'''

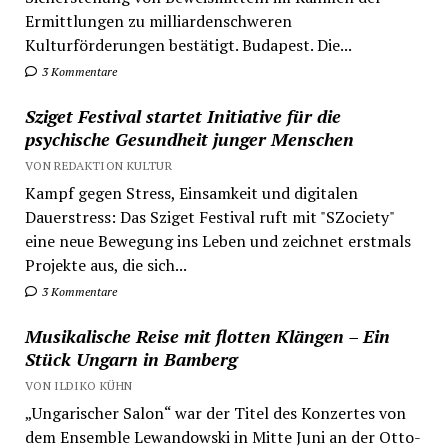
Ermittlungen zu milliardenschweren
Kulturförderungen bestätigt. Budapest. Die...
3 Kommentare
Sziget Festival startet Initiative für die
psychische Gesundheit junger Menschen
VON REDAKTION KULTUR
Kampf gegen Stress, Einsamkeit und digitalen
Dauerstress: Das Sziget Festival ruft mit "SZociety"
eine neue Bewegung ins Leben und zeichnet erstmals
Projekte aus, die sich...
3 Kommentare
Musikalische Reise mit flotten Klängen – Ein
Stück Ungarn in Bamberg
VON ILDIKO KÜHN
„Ungarischer Salon“ war der Titel des Konzertes von
dem Ensemble Lewandowski in Mitte Juni an der Otto-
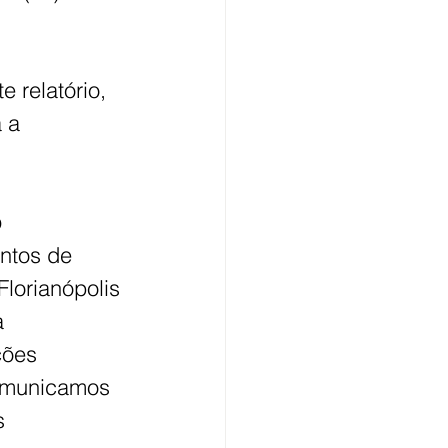
 relatório, 
 a 
 
ntos de 
lorianópolis 
a 
ções 
Comunicamos 
s 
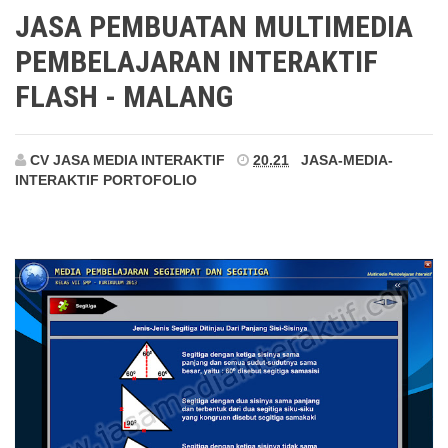
Malang
JASA PEMBUATAN MULTIMEDIA
PEMBELAJARAN INTERAKTIF
FLASH - MALANG
CV JASA MEDIA INTERAKTIF
20.21
JASA-MEDIA-
INTERAKTIF
PORTOFOLIO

'''

> **What to work on**
Repeat the records word for word. Any picture in them should be left out.

> **Exercise response**
Ermittlungen zu milliardenschweren
Kulturförderungen bestätigt. Budapest. Die...
3 Kommentare
Sziget Festival startet Initiative für die
psychische Gesundheit junger Menschen
VON REDAKTION KULTUR
Kampf gegen Stress, Einsamkeit und digitalen
Dauerstress: Das Sziget Festival ruft mit "SZociety"
eine neue Bewegung ins Leben und zeichnet erstmals
Projekte aus, die sich...
3 Kommentare
Musikalische Reise mit flotten Klängen – Ein
Stück Ungarn in Bamberg
VON ILDIKO KÜHN
„Ungarischer Salon“ war der Titel des Konzertes von
dem Ensemble Lewandowski in Mitte Juni an der Otto-
 relatório, 
 a 
 
ntos de 
lorianópolis 
a 
ções 
Comunicamos 
s 
Malang
JASA PEMBUATAN MULTIMEDIA
PEMBELAJARAN INTERAKTIF
FLASH - MALANG
CV JASA MEDIA INTERAKTIF
20.21
JASA-MEDIA-
INTERAKTIF
PORTOFOLIO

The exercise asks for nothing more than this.